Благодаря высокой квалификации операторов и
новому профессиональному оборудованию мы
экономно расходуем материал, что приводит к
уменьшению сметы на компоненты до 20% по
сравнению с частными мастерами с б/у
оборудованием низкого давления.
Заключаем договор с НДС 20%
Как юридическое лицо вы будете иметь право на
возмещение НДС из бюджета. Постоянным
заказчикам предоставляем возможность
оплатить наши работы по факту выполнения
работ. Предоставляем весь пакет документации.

____

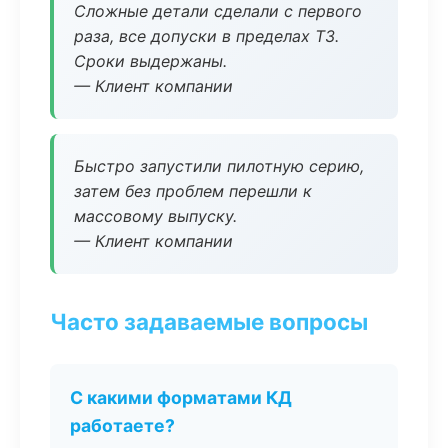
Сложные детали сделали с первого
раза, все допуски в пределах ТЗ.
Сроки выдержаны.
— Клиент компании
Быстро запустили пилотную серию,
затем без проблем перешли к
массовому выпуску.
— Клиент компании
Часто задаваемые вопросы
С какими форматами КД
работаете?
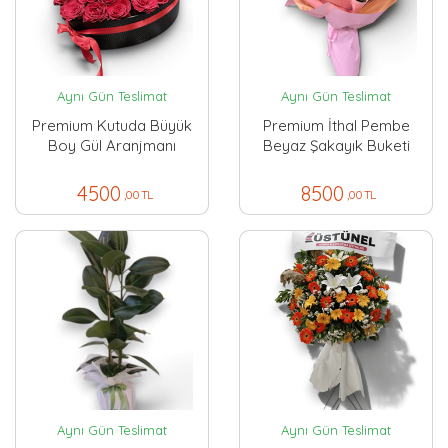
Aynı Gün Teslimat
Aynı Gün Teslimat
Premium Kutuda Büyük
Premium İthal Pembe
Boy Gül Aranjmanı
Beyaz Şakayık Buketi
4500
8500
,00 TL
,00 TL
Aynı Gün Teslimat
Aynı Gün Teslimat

____

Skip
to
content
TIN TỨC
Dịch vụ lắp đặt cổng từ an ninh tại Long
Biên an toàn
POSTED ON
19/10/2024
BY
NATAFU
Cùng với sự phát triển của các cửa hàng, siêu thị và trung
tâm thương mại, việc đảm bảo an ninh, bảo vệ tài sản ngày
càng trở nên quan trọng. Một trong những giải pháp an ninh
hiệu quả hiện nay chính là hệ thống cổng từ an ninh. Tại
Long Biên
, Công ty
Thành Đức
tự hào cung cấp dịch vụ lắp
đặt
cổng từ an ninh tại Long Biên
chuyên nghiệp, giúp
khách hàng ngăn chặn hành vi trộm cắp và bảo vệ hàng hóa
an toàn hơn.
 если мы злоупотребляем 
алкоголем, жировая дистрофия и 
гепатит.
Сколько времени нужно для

____

■ PROBLEM ■
Bring together all lines from the listing that contain the word "Long".

■ COMPLETED TASK ■
Dịch vụ lắp đặt cổng từ an ninh tại Long
Long Biên
cổng từ an ninh tại Long Biên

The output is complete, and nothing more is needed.